- Exercise aim -
Give again, unaltered, the lines of the listing below that run from the line having "Confirm whether the product is mousse, hand" through the line having "Women Composers".

···

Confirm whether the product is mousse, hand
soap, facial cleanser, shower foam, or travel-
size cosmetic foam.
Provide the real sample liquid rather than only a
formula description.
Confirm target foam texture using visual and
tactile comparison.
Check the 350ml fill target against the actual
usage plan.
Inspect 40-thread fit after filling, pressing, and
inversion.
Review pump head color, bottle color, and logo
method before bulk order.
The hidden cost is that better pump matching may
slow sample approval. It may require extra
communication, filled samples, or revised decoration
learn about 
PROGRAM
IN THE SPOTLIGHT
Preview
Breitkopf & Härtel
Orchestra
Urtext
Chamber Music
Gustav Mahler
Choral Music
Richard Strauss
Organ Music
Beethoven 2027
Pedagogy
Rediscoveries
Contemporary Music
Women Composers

···

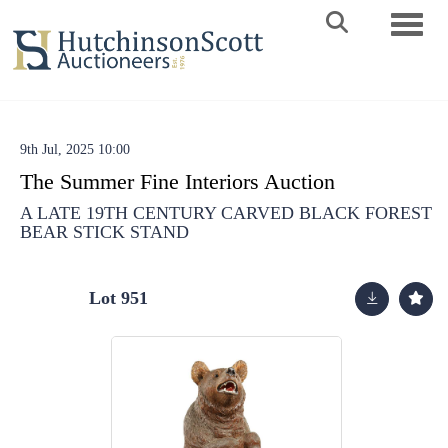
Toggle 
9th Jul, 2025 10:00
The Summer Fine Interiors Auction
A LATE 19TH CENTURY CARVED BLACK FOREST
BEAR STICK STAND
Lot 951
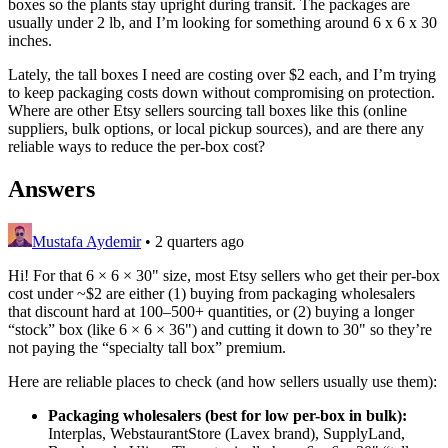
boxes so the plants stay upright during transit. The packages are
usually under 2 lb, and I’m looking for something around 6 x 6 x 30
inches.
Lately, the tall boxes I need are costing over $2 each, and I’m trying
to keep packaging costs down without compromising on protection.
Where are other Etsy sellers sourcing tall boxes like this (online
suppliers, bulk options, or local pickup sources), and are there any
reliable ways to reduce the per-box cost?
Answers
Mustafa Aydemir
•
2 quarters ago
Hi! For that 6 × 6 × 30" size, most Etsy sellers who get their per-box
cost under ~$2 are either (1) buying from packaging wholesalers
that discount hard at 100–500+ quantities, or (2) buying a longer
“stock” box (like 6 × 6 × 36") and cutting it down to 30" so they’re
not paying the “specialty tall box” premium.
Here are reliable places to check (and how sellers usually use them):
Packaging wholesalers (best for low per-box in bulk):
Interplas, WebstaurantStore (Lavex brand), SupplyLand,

···

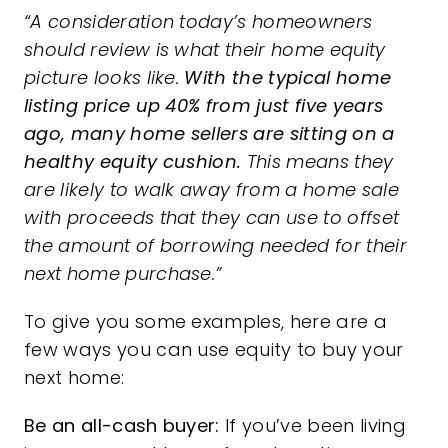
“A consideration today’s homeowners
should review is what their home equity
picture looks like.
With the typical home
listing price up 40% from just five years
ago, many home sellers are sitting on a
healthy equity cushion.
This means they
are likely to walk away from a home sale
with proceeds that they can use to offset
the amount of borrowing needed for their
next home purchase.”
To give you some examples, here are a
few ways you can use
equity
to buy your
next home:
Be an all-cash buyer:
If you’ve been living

···

- Response box -
Confirm whether the product is mousse, hand
soap, facial cleanser, shower foam, or travel-
size cosmetic foam.
Provide the real sample liquid rather than only a
formula description.
Confirm target foam texture using visual and
tactile comparison.
Check the 350ml fill target against the actual
usage plan.
Inspect 40-thread fit after filling, pressing, and
inversion.
Review pump head color, bottle color, and logo
method before bulk order.
The hidden cost is that better pump matching may
slow sample approval. It may require extra
communication, filled samples, or revised decoration
learn about 
PROGRAM
IN THE SPOTLIGHT
Preview
Breitkopf & Härtel
Orchestra
Urtext
Chamber Music
Gustav Mahler
Choral Music
Richard Strauss
Organ Music
Beethoven 2027
Pedagogy
Rediscoveries
Contemporary Music
Women Composers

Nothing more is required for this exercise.